This has been a tough winter for imaging. Nearly every clear night has had a bright moon in it within a few days of being full. Oddly, seeing has tended to be better than average however. This image was the only one that everything pretty much came together all winter. Seeing was better than normal and I had less moonlight to deal with. Still, to get all the color data I needed three months grabbing a frame here and there as the weather and moon permitted.
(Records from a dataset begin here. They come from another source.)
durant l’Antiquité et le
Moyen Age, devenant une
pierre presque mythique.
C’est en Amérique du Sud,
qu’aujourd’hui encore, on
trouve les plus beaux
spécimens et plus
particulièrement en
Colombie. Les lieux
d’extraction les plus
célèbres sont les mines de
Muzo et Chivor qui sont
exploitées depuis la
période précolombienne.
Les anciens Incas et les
Abell 1367 is way too large for my limited field of view. I'd need about 6 of these in a mosaic to do it justice. This region seemed the most interesting when I was looking at an area to image. The cluster lies at a distance of about 300 million light years. Some are closer such as the large spiral to the lower left, NGC 3861 is only 240 million light years from us and the overlapping smaller galaxy MCG+03-30-094 is not really overlapping as it is at 345 million light years. These two may define the closest and farthest galaxy in the group or they may be unrelated. I couldn't find anything definite.
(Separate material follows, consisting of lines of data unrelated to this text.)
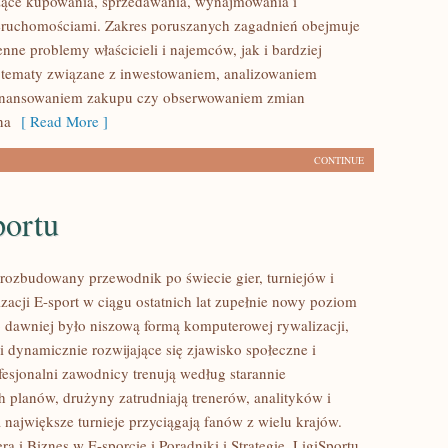
zące kupowania, sprzedawania, wynajmowania i
eruchomościami. Zakres poruszanych zagadnień obejmuje
nne problemy właścicieli i najemców, jak i bardziej
tematy związane z inwestowaniem, analizowaniem
 finansowaniem zakupu czy obserwowaniem zmian
na
[ Read More ]
CONTINUE
portu
– rozbudowany przewodnik po świecie gier, turniejów i
zacji E-sport w ciągu ostatnich lat zupełnie nowy poziom
o dawniej było niszową formą komputerowej rywalizacji,
i dynamicznie rozwijające się zjawisko społeczne i
fesjonalni zawodnicy trenują według starannie
 planów, drużyny zatrudniają trenerów, analityków i
 największe turnieje przyciągają fanów z wielu krajów.
a i Biznes w E-sporcie i Poradniki i Strategie. LigiSportu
To the upper left of this pair is a very small interacting pair of galaxies collectively known as CGCG097-133. Oddly NED lists the individual red shifts of these two individually at about 650 million light years but lists the two galaxy group as having a distance of 248 million light years. That is obviously an error, likely keyed in by that famous Chinese astronomer Sum-Ting Wong.
The very peculiar (but not peculiar enough to make Arp's list) blue streak of a galaxy to the lower right is UGC 06697. A finder chart of the NGC galaxies in this part of the image is at:
http://www.ngcic.org/dss/n/3/n3845.jpg
The second image shows a cropped portion of this area of the cluster and marks two quasars. The one to the left is designated as [hb89]1141+202 NED02 by NED. It shows a cosmological red shift of z=2.2 which puts it's light travel distance at about 10.3 billion light years. That makes it the most distant object I have found in any of my images but I don't look very hard and likely have missed something even further. Though the far better than normal seeing allowed me to see fainter objects than normal. It's listed magnitude is 21. Fortunately, the moon was only a thin crescent when these were taken allowing me to go so deep for a change. Best I can tell the magnitude limit for this shot is about 22. The other quasar isn't as interesting being only 3.6 billion light years away light travel distance.
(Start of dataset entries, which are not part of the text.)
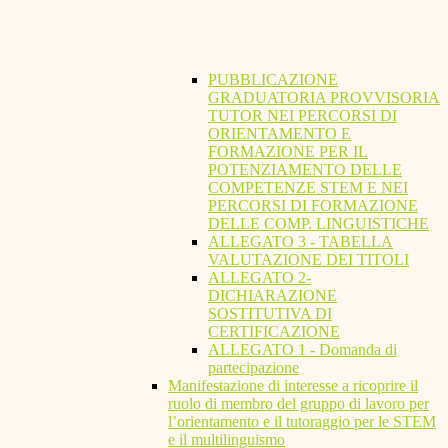
PUBBLICAZIONE
GRADUATORIA PROVVISORIA
TUTOR NEI PERCORSI DI
ORIENTAMENTO E
FORMAZIONE PER IL
POTENZIAMENTO DELLE
COMPETENZE STEM E NEI
PERCORSI DI FORMAZIONE
DELLE COMP. LINGUISTICHE
ALLEGATO 3 - TABELLA
VALUTAZIONE DEI TITOLI
ALLEGATO 2-
DICHIARAZIONE
SOSTITUTIVA DI
CERTIFICAZIONE
ALLEGATO 1 - Domanda di
partecipazione
Manifestazione di interesse a ricoprire il
ruolo di membro del gruppo di lavoro per
l’orientamento e il tutoraggio per le STEM
e il multilinguismo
When working with such distances and relativistic speeds you end up with three distances to an object. The distance the light traveled to reach you is the normal one quoted. But since the universe has been expanding all this time the object was closer when the light was emitted. Best I can calculate (my math here isn't great) it was somewhat under 6 billion light years from us when the light left it over 10 billion years ago. It is now so far away, I calculate 17 billion light years or so, that it is now beyond our visible universe which is only about 13.7 billion light years across. So the light leaving it today, if it still exists which is doubtful, will never reach us even after an infinite amount of time because it is currently being carried away from us at a speed greater than the speed of light due to the expansion of the universe. And no this doesn't violate Einstein's speed of light speed limit. That doesn't apply to the universe's expansion.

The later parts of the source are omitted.